At the same time, policy makers and economists might wait for several months of weak hiring before concluding there’s cause for concern in the labor market. Some of the weakness could be chalked up to after-effects of the government shutdown or to winter weather, as construction jobs fell by 31,000, though many other sectors were soft including education and health services as well as leisure and hospitality.
“There’s no reason to panic,” Ryan Sweet, head of monetary policy research at Moody’s Analytics Inc. “You average the couple months together and the jobs market is still doing well. Job growth will slow this year, as the economy begins to moderate. But 20,000 jobs is not what we’re going to be creating month-in and month-out.”
Federal Reserve policy makers have indicated this year they won’t raise interest rates again until seeing inflation advance. Fed Chairman Jerome Powell said in congressional testimony last week that “the job market remains strong.’’
What Bloomberg’s Economists Say
“Today’s report looks more like payback from a strong January gain. It will, and should, raise some eyebrows, but we’ll need a couple more months of data before we have a clear picture of where the labor market is headed in 2019.”-- Tim Mahedy, economist
This marked the first February since 2011 that the initial reading on payrolls missed the median estimate of economists. The 20,000 gain was the lowest since September 2017, a month marked by the impact of several major hurricanes.
Manufacturing payrolls increased by 4,000, trailing the 12,000 median forecast. Retail jobs fell by 6,100, while education and health services posted a meager gain of 4,000 and leisure and hospitality payrolls were unchanged. One solid reading was professional and business services, with a 42,000 increase.
The labor-force participation rate was unchanged at a five-year high of 63.2 percent, while the employment-population ratio, another broad measure of labor-market health, held at 60.7 percent.
Companies have said shortages of skilled workers limit expansion plans. In addition, broader headwinds include continuing uncertainty surrounding trade tension with China, a waning boost from fiscal policy and threats from abroad.
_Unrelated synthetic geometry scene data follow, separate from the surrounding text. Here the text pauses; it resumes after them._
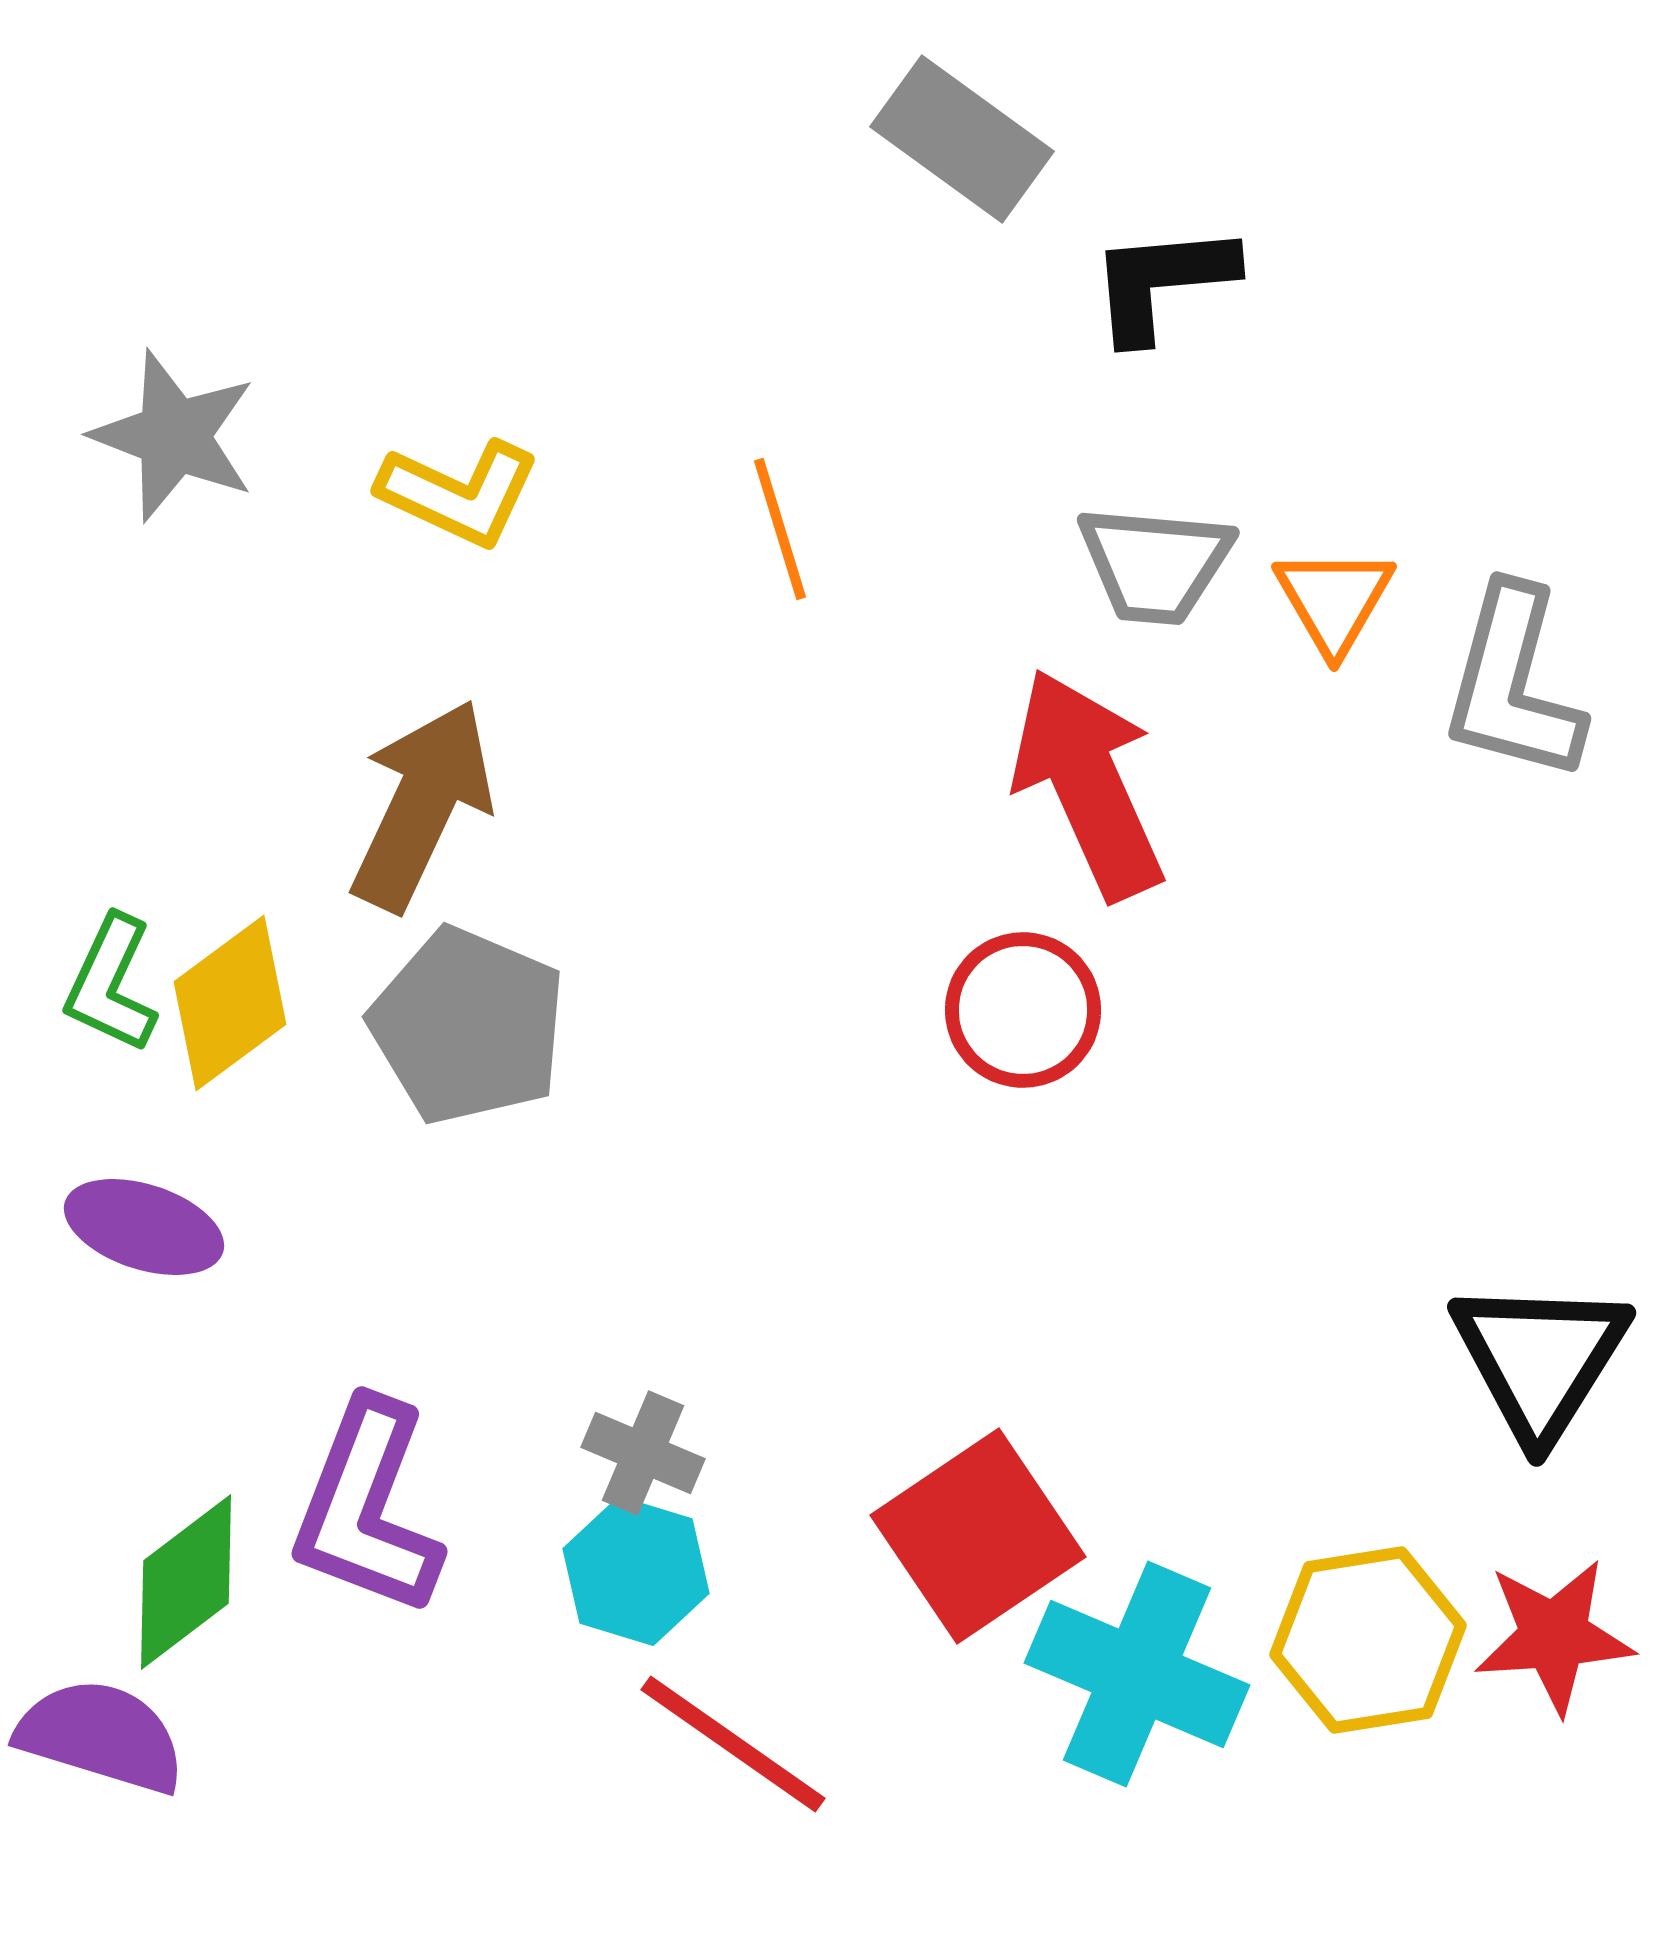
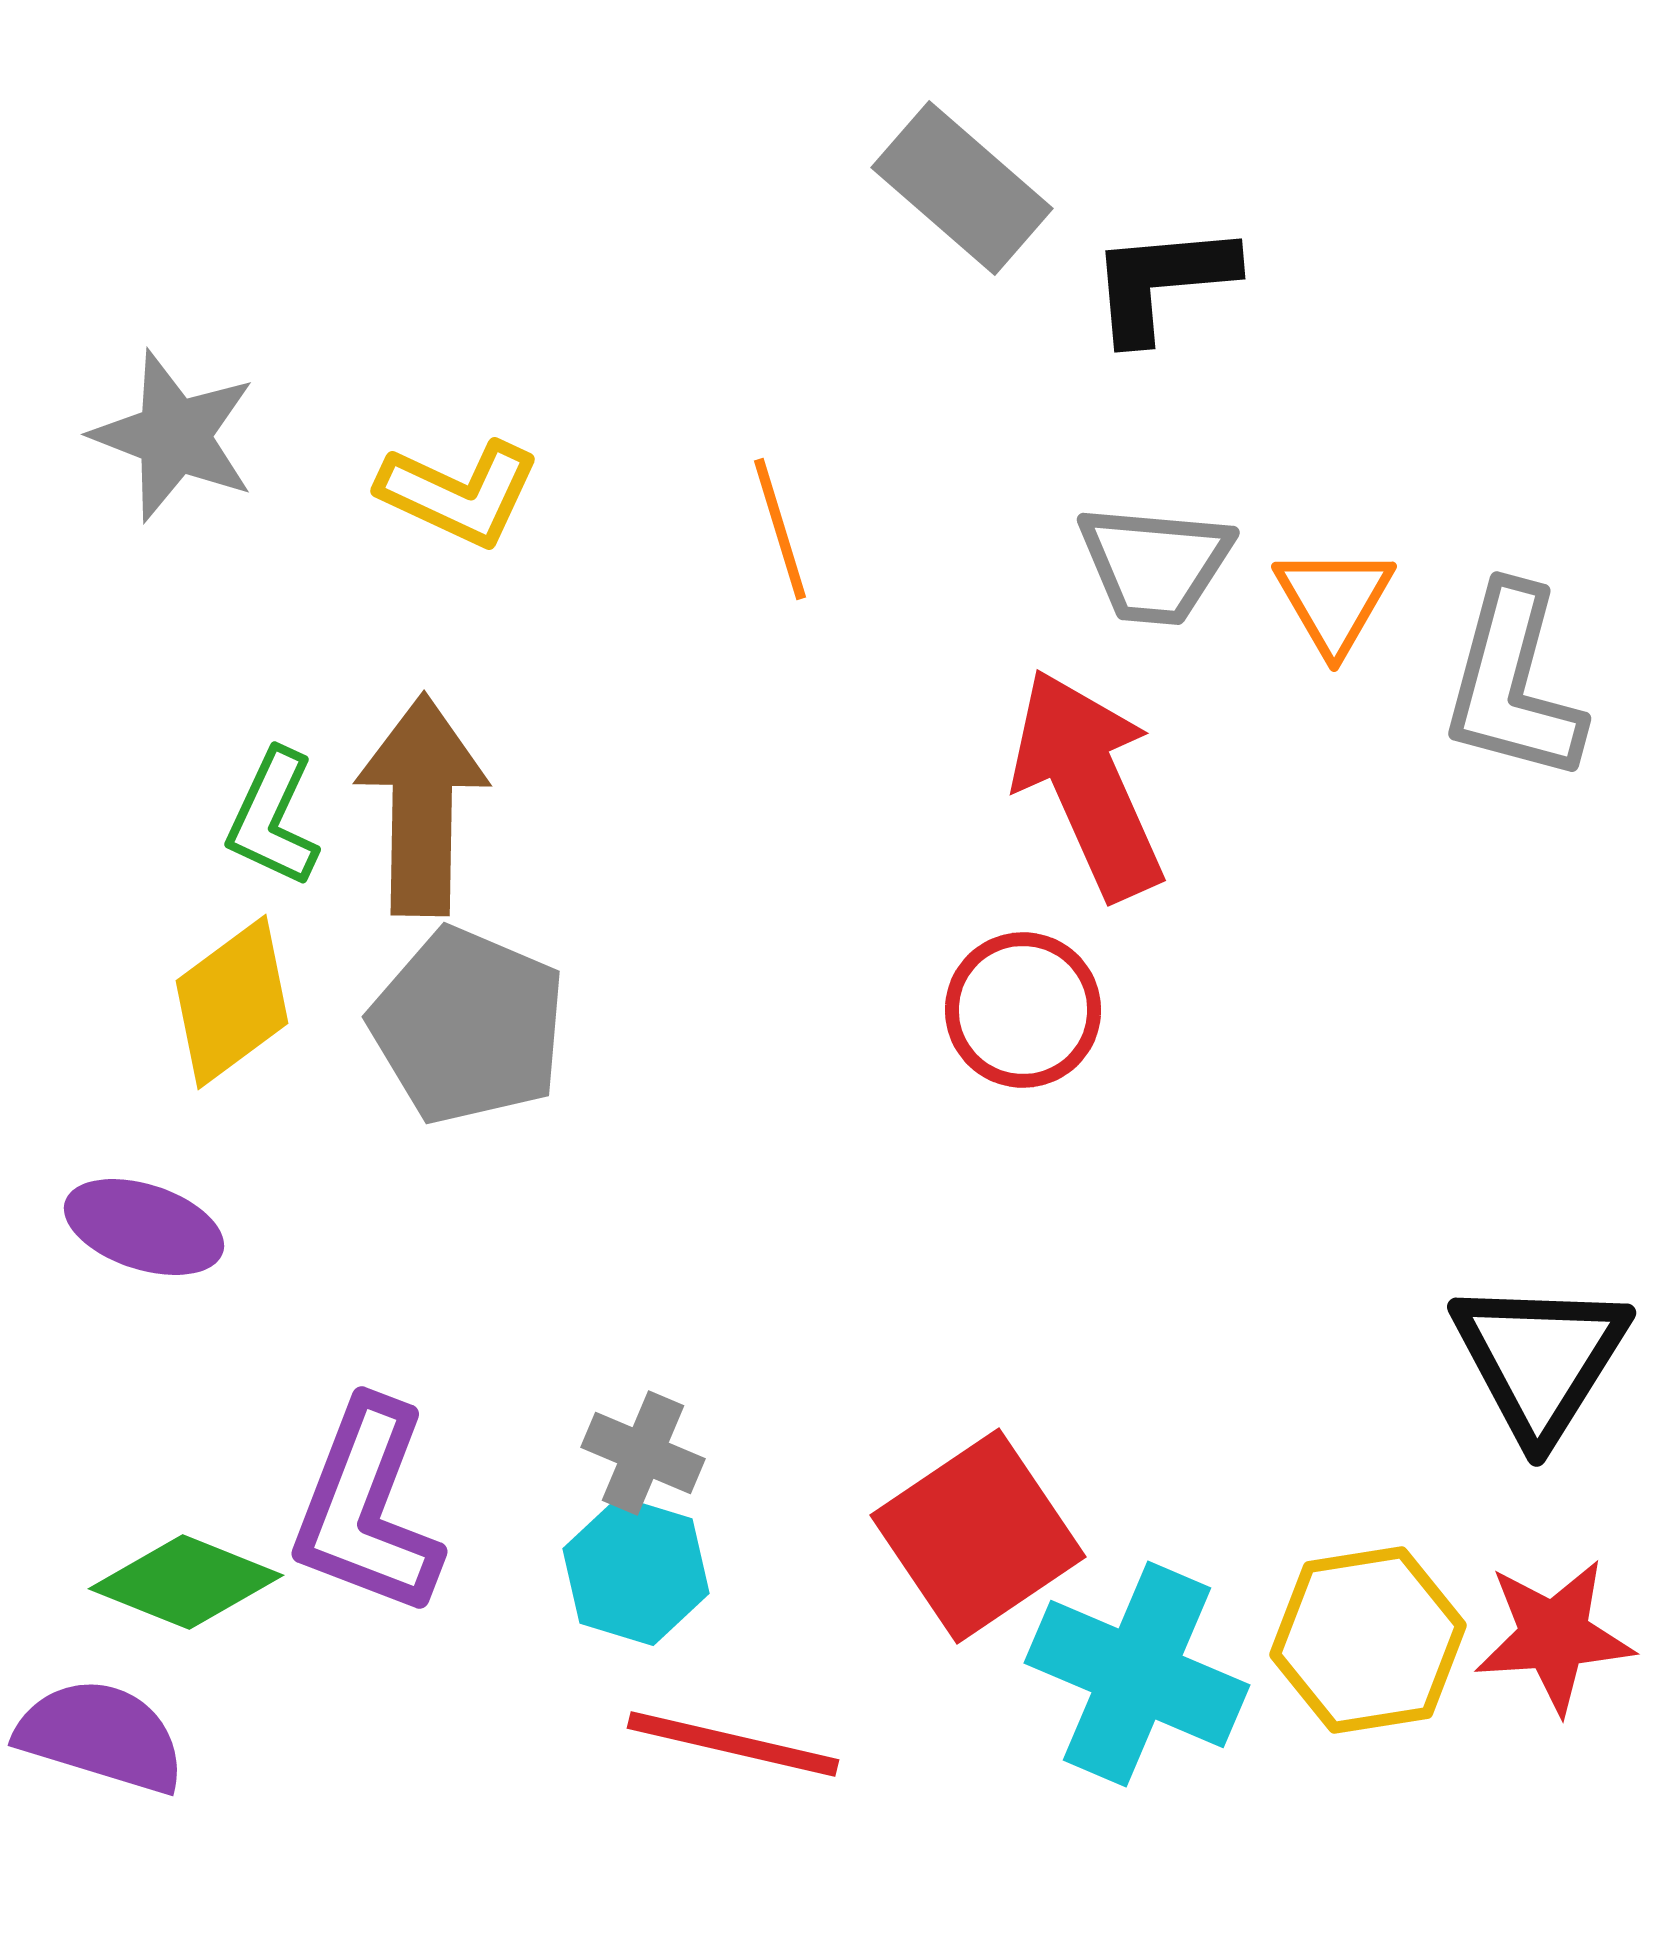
gray rectangle: moved 49 px down; rotated 5 degrees clockwise
brown arrow: rotated 24 degrees counterclockwise
green L-shape: moved 162 px right, 166 px up
yellow diamond: moved 2 px right, 1 px up
green diamond: rotated 59 degrees clockwise
red line: rotated 22 degrees counterclockwise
Just this week, the Organization for Economic Cooperation and Development cut its 2019 global growth forecast to 3.3 percent from 3.5 percent, China lowered its economic growth target, and the European Central Bank slashed its projection for the region.
Average hourly earnings for private workers rose 0.4 percent from the prior month, topping estimates, following a 0.1 percent gain. The annual increase came after a downwardly revised 3.1 advance. Average hourly earnings for production and non-supervisory workers accelerated to a 3.5 percent annual gain.
- Revisions added 12,000 to the payrolls tally from the prior two months.
- Private payrolls rose by 25,000 in February, compared with the median estimate for 170,000.
- Government payrolls decreased by 5,000.
- The average work week decreased to 34.4 hours from 34.5 hours in the prior month; a shorter workweek boosts average hourly pay.
- The U-6, or underemployment rate, plunged to 7.3 percent from 8.1 percent.
- This includes part-time workers who want a full-time job and people who are less active in seeking work.
- A separate government report Friday showed new-home construction rebounded in January by more than expected as building permits hit a nine-month high, indicating the housing market is stabilizing amid lower mortgage rates.